**SOURCE DATA**

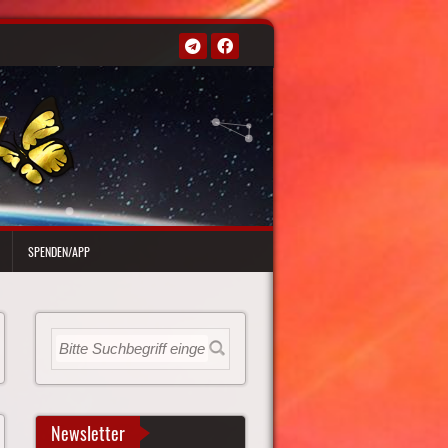
SPENDEN/APP
Newsletter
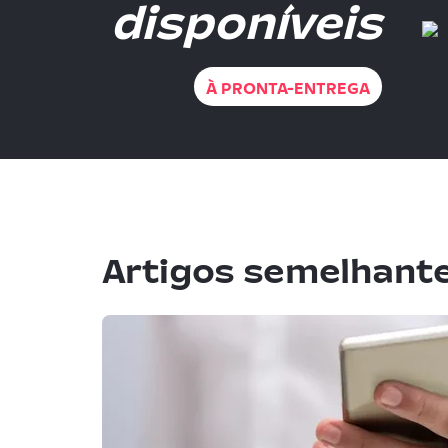
disponíveis
À PRONTA-ENTREGA
Artigos semelhant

**PROBLEM TO SOLVE**
Write out the data above exactly as it appears, but without any image.

**EXERCISE RESPONSE**
SPENDEN/APP
Newsletter
disponíveis
À PRONTA-ENTREGA
Artigos semelhant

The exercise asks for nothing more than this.